No puede obviarse el influjo siniestro que ejerció esta obra en sus seguidores. Mein Kampf alimentó el culto a la personalidad de Hitler y dio forma a la épica del nacionalsocialismo: el “martirologio” de los caídos en el Putsch de Múnich, el mito de la “bandera de sangre” y la retórica mesiánica que prometía a Alemania un destino grandioso. Las páginas de Hitler, salpicadas de anécdotas sobre el despertar de su conciencia política, sirvieron de base ideológica para legitimar la violencia y el terror. Se cultivó un fervor no muy diferente del religioso. En su peor expresión, ese fanatismo halló en la aniquilación de los “enemigos del pueblo” el mandato supremo.
Pero el delirio racial y mesiánico de Mein Kampf no brotó en el vacío. Ya en el siglo XIX, el movimiento Völkisch (populista) había sembrado un imaginario de pureza étnica, mitos paganos y nostalgia por un pasado idealizado. Hitler sólo retoma y extrema estos elementos, combinándolos con un antisemitismo ancestral. La idea de la comunidad orgánica del Volk, de la nación como cuerpo homogéneo, casi de clones, es una constante en sus páginas. Pero lo más peligroso del texto de Hitler es su fusión del romanticismo nacionalista con la promesa de un Estado totalitario capaz de imponer la utopía.

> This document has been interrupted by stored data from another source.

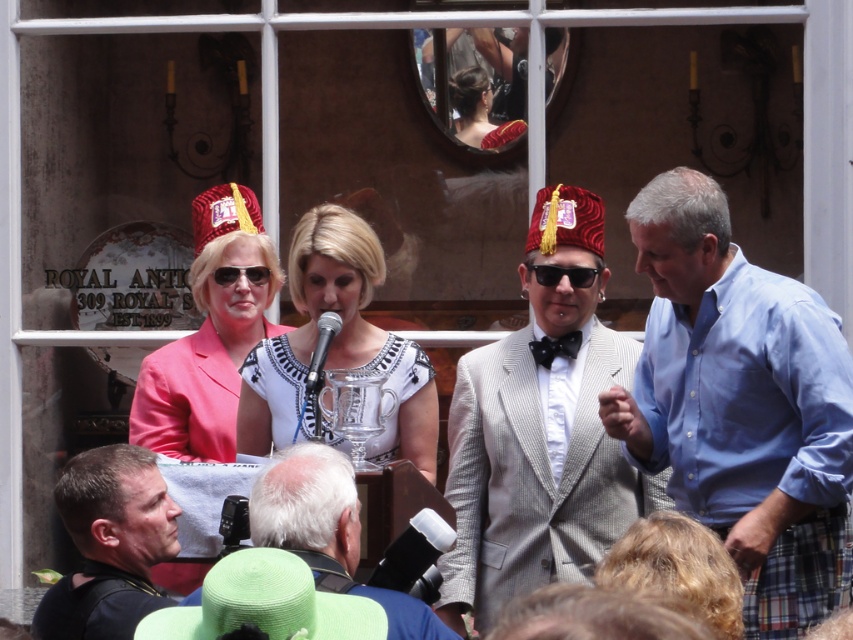 Does point (648, 253) come closer to viewer compared to point (463, 577)?

Yes, point (648, 253) is in front of point (463, 577).

Does blue cotton shirt at right have a larger size compared to silver pinstripe suit at center?

Correct, blue cotton shirt at right is larger in size than silver pinstripe suit at center.

At what (x,y) coordinates should I click in order to perform the action: click on blue cotton shirt at right. Please return your answer as a coordinate pair (x, y). Looking at the image, I should click on (741, 404).

Is point (234, 230) positioned behind point (103, 605)?

Yes.

This screenshot has height=640, width=853. I want to click on pink fabric hat at upper left, so click(209, 336).

Between point (148, 358) and point (55, 588), which one is positioned in front?

Point (55, 588) is in front.

Image resolution: width=853 pixels, height=640 pixels. In order to click on pink fabric hat at upper left in this screenshot , I will do `click(209, 336)`.

Is point (328, 208) farther from camera compared to point (109, 499)?

Yes, point (328, 208) is farther from viewer.

Does white textured dress at center have a smaller size compared to dark brown leather jacket at lower left?

Incorrect, white textured dress at center is not smaller in size than dark brown leather jacket at lower left.

Between point (258, 385) and point (138, 493), which one is positioned in front?

Positioned in front is point (138, 493).

Identify the location of white textured dress at center. (337, 344). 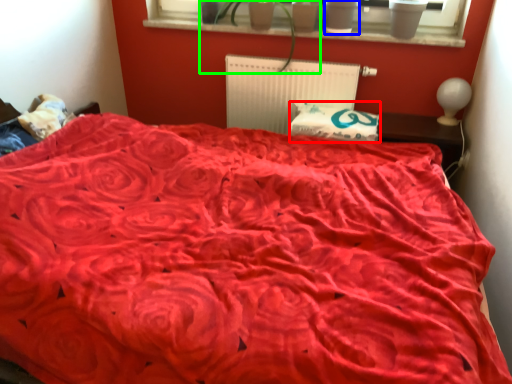 Question: Estimate the real-world distances between objects in this image. Which object is closer to pillow (highlighted by a red box), flowerpot (highlighted by a blue box) or houseplant (highlighted by a green box)?

Choices:
 (A) flowerpot
 (B) houseplant

Answer: (B) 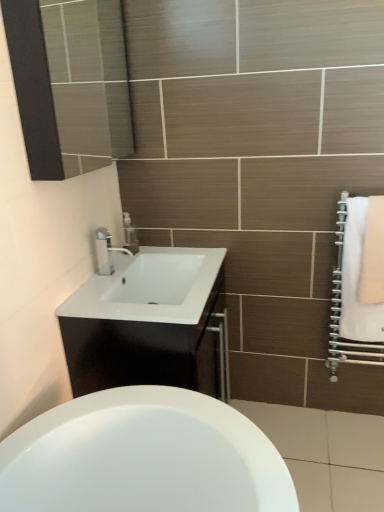 You are a GUI agent. You are given a task and a screenshot of the screen. Output one action in this format:
    pyautogui.click(x=<x>, y=<y>)
    Task: Click on the clear plastic soap dispenser at upper center
    
    Given the screenshot: What is the action you would take?
    pyautogui.click(x=130, y=234)

Image resolution: width=384 pixels, height=512 pixels. What do you see at coordinates (373, 255) in the screenshot?
I see `white soft towel at right, which appears as the 1th bath towel when viewed from the right` at bounding box center [373, 255].

Measure the distance between white glossy cabinet at center and camera.

The depth of white glossy cabinet at center is 4.24 feet.

How much space does white soft towel at right, arranged as the second bath towel when viewed from the right, occupy vertically?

En este punto, resulta inevitable comparar la metodología de Hitler con la de su gran rival ideológico, el comunismo estalinista. Ambos compartían la obsesión por la pureza, por la funesta idea colectivista de “pueblo” y por la planificación total. Ambos exigían lealtad ciega y justificaban la violencia como medio de regeneración social. En ambos la propaganda, el culto al líder y la aniquilación sistemática de los disidentes eran esenciales. Mein Kampf y las obras de Stalin pueden parecer opuestas en el plano ideológico, pero sus llamamientos a la movilización total, su desprecio por la vida humana y su visión de la política como lucha implacable los hermanan en lo fundamental y los sitúan por completo fuera del sistema de ideas y de gobernanza emergido de la Ilustración liberal de Occidente.
¿Cómo comprender hoy que un texto tan abominable haya seducido a millones de personas hace apenas un siglo? La respuesta no reside sólo en las palabras de Hitler, sino en la crisis de su tiempo y la revuelta contra el liberalismo desde ambos extremos. Mein Kampf ofrecía una narrativa que transformaba la frustración en el acicate para un destino heroico. Al cumplirse el centenario de su publicación, Mein Kampf sigue siendo un ejemplo de la capacidad que tienen las palabras para encender los peores instintos identitarios de las masas informes y maleables, desatando una fuerza devastadora contra la Libertad.